PROBLEM DESCRIPTION:
Which lines in the records below contain the word "свойства"? Return each of them.
**** THE DATA ****
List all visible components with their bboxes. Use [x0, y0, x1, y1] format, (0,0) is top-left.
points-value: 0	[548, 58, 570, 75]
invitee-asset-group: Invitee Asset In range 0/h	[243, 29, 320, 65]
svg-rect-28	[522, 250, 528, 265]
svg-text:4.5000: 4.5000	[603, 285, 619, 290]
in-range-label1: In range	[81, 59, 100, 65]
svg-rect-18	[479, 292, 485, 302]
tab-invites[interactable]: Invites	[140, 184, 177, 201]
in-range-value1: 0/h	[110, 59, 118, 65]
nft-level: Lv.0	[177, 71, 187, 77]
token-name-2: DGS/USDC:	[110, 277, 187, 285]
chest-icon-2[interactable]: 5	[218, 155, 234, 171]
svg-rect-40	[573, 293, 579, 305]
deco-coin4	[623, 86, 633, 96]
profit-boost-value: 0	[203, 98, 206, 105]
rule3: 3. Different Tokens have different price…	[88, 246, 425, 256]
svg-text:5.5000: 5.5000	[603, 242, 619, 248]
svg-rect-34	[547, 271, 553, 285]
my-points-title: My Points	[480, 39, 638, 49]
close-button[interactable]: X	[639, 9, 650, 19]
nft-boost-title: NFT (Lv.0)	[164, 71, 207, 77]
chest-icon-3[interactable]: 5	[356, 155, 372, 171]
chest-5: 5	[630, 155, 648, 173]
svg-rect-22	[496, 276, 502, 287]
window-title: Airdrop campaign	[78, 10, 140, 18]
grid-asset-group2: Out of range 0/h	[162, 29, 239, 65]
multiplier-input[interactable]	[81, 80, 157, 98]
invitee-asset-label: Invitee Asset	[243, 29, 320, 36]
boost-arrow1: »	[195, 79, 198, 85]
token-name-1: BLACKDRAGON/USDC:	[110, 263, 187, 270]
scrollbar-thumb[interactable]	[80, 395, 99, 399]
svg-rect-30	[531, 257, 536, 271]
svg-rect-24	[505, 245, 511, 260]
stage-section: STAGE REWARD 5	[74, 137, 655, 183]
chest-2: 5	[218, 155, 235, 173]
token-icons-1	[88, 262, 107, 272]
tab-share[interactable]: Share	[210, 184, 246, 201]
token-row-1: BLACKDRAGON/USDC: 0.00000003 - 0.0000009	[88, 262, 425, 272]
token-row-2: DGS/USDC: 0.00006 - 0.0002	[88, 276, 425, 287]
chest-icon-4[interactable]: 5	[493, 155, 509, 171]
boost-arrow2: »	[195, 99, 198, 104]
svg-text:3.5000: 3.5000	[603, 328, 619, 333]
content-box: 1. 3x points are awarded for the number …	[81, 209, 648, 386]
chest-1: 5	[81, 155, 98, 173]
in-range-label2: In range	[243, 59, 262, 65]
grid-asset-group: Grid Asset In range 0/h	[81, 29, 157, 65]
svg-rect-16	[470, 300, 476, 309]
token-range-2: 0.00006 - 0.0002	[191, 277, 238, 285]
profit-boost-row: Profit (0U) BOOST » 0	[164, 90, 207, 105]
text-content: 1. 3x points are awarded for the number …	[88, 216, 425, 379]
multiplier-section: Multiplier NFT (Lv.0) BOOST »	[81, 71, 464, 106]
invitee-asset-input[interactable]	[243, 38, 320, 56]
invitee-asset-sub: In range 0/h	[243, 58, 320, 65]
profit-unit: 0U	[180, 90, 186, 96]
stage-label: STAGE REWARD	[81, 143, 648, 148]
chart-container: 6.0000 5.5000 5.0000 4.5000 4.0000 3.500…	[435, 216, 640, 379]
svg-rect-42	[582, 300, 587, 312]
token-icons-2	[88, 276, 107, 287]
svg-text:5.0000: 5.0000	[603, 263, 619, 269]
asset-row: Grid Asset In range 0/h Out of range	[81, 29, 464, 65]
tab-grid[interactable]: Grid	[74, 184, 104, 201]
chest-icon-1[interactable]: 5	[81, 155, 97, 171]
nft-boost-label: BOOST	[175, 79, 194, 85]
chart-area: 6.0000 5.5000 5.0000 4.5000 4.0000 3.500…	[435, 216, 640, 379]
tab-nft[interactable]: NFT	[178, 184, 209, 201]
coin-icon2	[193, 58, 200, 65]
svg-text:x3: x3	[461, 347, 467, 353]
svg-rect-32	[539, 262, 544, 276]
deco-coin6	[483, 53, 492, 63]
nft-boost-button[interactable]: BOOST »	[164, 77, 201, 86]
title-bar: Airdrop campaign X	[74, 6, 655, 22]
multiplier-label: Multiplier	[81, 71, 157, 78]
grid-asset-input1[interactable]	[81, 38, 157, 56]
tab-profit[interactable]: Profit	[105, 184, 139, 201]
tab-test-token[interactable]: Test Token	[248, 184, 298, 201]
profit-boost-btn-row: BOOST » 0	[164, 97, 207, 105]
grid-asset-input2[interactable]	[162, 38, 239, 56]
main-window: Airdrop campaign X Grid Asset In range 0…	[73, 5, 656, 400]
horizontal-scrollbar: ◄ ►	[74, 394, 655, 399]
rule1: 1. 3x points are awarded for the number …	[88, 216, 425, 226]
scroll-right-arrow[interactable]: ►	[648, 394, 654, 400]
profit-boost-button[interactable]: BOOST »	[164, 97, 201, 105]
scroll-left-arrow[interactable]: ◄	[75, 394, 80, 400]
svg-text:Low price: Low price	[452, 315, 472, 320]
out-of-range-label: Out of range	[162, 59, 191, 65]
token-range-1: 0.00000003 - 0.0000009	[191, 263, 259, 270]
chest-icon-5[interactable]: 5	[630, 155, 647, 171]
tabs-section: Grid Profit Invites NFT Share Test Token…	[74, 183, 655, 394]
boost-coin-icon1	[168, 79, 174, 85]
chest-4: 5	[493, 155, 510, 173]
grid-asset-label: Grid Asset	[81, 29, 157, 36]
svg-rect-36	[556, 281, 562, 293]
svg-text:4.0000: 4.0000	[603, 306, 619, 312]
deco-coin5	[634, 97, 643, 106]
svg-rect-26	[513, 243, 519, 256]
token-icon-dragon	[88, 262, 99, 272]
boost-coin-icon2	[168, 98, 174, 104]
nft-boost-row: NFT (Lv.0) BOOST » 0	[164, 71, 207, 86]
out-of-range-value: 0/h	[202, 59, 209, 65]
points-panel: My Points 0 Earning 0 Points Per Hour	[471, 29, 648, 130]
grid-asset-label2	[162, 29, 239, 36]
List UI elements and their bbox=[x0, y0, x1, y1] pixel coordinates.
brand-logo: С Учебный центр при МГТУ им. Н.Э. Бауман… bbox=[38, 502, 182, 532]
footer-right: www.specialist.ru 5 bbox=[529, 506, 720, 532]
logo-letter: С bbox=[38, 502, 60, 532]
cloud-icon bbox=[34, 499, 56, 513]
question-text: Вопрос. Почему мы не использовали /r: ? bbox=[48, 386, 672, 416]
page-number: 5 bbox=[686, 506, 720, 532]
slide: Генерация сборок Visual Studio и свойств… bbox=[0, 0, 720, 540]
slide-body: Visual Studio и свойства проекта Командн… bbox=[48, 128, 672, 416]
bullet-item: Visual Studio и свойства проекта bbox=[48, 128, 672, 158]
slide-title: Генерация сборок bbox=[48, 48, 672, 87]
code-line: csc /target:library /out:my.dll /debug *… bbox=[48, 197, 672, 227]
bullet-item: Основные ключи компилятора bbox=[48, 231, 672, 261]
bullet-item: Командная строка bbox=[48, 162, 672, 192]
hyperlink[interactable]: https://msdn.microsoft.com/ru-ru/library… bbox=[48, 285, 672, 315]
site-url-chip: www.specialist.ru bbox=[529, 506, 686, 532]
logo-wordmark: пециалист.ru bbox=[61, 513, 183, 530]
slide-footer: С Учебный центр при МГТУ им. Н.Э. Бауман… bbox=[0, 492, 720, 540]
****
SOLUTION:
slide-body: Visual Studio и свойства проекта Командн… bbox=[48, 128, 672, 416]
bullet-item: Visual Studio и свойства проекта bbox=[48, 128, 672, 158]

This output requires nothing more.